Soda bread focaccia merges the best of two breads in just 30 minutes

In a world deliciously overrun with baking mash-ups — cronuts, brookies and many others, soda bread focaccia might just be my new favorite one. And if you, like me, adore focaccia, and want to enjoy it more frequently but don’t always have the time and energy it takes for a yeasted bread, then it might just become your most beloved baked good hybrid, too.

Unlike traditional focaccia, this mashup is leavened not with yeast but with baking soda. It takes about 10 minutes to assemble, less than 15 minutes to bake, and when dimpled and brushed with olive oil, it will give you all the focaccia vibes in a fraction of the time.

Get the recipe: Soda Bread Focaccia

The idea was inspired by a recipe from a booklet my mother-in-law shared from her class at the Ballymaloe Cookery School in Ireland. At the time I was developing recipes for my upcoming easy savory baking book, and the recipe was the very definition of such a bake.

Soda bread dough is very lean and thus benefits immeasurably from bathing in oil. By being generous with a flavorful seasoned oil, you turn this soft-crumbed and crispy-topped bread into an utterly mouthwatering treat.

Below, I explain how — and why — soda bread focaccia’s wonderfully short ingredient list differs from, and is similar, to yeasted focaccia, as well as share a few techniques for making it perfectly every time.

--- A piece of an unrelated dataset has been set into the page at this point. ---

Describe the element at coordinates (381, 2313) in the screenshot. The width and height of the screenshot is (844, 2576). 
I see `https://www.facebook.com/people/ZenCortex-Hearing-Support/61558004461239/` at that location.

Flour: Traditional soda bread calls for all-purpose flour and although you can make soda bread focaccia with just that, we like to add a little bread flour to the mix. Not only is high-protein bread flour often an ingredient in traditional focaccia, but it also adds structure, chew and height to this hybrid, which delivers a more focaccia-like texture and look.

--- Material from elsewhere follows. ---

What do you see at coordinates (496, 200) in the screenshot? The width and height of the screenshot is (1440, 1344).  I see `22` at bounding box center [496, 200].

Sugar: Don’t be alarmed by the inclusion of sugar: It seasons the dough and helps it brown, but doesn’t actually make the bread sweet. Sugar is a surprisingly important ingredient when savory baking, particularly when making muffins and tea loaves, as it adds moisture, contributes to browning and actually helps season the dough, as well.

Leavening: Traditionally, soda bread is leavened with just baking soda, hence its name. But adding a little baking powder helps lift and give a lightness to the crumb that is harder to achieve without the round shape of a boule.

Buttermilk: Soda bread traditionally calls for buttermilk, which imparts tenderness and tang and contributes to leavening the bread by activating the baking soda. In a pinch, you could substitute whole milk plus 1¾ teaspoons distilled white vinegar, for the buttermilk.

Seasoned oil: A traditional soda bread has no fat — no eggs, oil or butter — save for the small amount in the buttermilk. Thus the oil you choose to dimple, brush and drizzle over the dough should not only be used generously, but also be flavorful. My recipe calls for pantry-friendly dried thyme as well as garlic and onion powders, but if you prefer fresh herbs and minced fresh garlic, by all means use them.

Variations: In addition to playing with the flavors of your seasoned oil, and sprinkling the bread with flaky sea salt, black pepper and crushed red pepper flakes before baking, consider sprinkling the bread with chopped olives, minced anchovies or caramelized onions. And post-bake, a dusting of parmesan will enhance the umami notes.